Un décalage biologique réel
À la puberté, l'endormissement se déplace naturellement de une à deux heures plus tard. Un adolescent qui ne s'endort pas à 22 heures n'est pas forcément en train de résister : son organisme n'y est pas prêt.
Comme les cours commencent tôt, la dette s'accumule sur la semaine, et le rattrapage du week-end décale encore l'horloge. D'où les lundis matins catastrophiques.
Les besoins réels
Huit à dix heures par nuit sont nécessaires à cet âge. La plupart des adolescents en obtiennent nettement moins pendant la période scolaire.
Les effets sont mesurables : baisse d'attention et de mémorisation, irritabilité, impulsivité, humeur instable, et fragilité accrue face à l'anxiété. Beaucoup de difficultés attribuées au caractère relèvent d'abord du manque de sommeil.
Ce qui aggrave
L'écran dans la chambre, moins pour la lumière que pour le contenu : un message qui arrive, une partie qui continue, une vidéo qui enchaîne. Puis les boissons énergisantes et le café en fin de journée.
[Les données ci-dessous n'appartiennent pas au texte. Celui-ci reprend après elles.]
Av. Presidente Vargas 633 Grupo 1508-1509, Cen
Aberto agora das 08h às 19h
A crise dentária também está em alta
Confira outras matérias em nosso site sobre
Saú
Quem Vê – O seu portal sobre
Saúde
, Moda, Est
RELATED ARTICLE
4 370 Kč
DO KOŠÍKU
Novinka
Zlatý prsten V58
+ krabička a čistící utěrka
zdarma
Et les grasses matinées de plus de deux heures le week-end, qui décalent l'horloge autant qu'un décalage horaire.
Les règles qui tiennent
Peu, précises, appliquées par tous : appareils chargés hors des chambres la nuit, écran coupé une heure avant, lever du week-end limité à deux heures de plus qu'en semaine, lumière du jour le matin.
Elles se posent à un moment calme, jamais pendant une dispute, et elles valent aussi pour les adultes de la maison. Voir écrans : sortir du conflit quotidien.
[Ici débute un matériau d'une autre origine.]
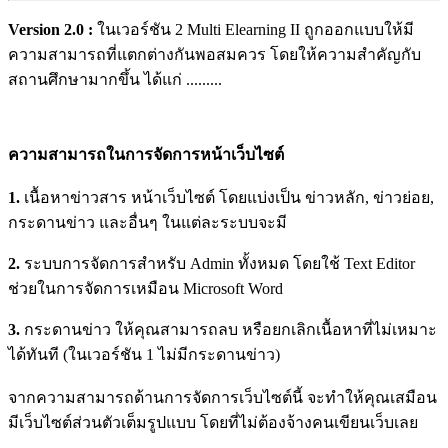
Version 2.0 :
ในเวอร์ชัน 2 Multi Elearning II ถูกออกแบบให้มี
ความสามารถที่แตกต่างกันพอสมควร โดยให้ความสำคัญกับ
สถานศึกษามากขึ้น ได้แก่ .........
ความสามารถในการจัดการหน้าเว็บไซต์
1.
เนื้อหาข่าวสาร หน้าเว็บไซต์ โดยแบ่งเป็น ข่าวหลัก, ข่าวย่อย,
กระดานข่าว และอื่นๆ ในแต่ละระบบจะมี
2.
ระบบการจัดการสำหรับ Admin ทั้งหมด โดยใช้ Text Editor
ช่วยในการจัดการเหมือน Microsoft Word
3.
กระดานข่าว ให้คุณสามารถลบ หรือยกเลิกเนื้อหาที่ไม่เหมาะ
ได้ทันที (ในเวอร์ชัน 1 ไม่มีกระดานข่าว)
จากความสามารถด้านการจัดการเว็บไซต์นี้ จะทำให้คุณเสมือน
มีเว็บไซต์ส่วนตัวเต็มรูปแบบ โดยที่ไม่ต้องจ้างคนเขียนเว็บเลย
Quand ce n'est plus une question d'horaires
Si l'adolescent est réveillé la nuit par des ruminations, s'il redoute le lendemain, s'il dort le jour et vit la nuit, ou s'il ne se lève plus du tout, il s'agit d'autre chose.
Voir refus scolaire, ruminations du soir, et parlez-en au médecin traitant, qui écartera une cause médicale.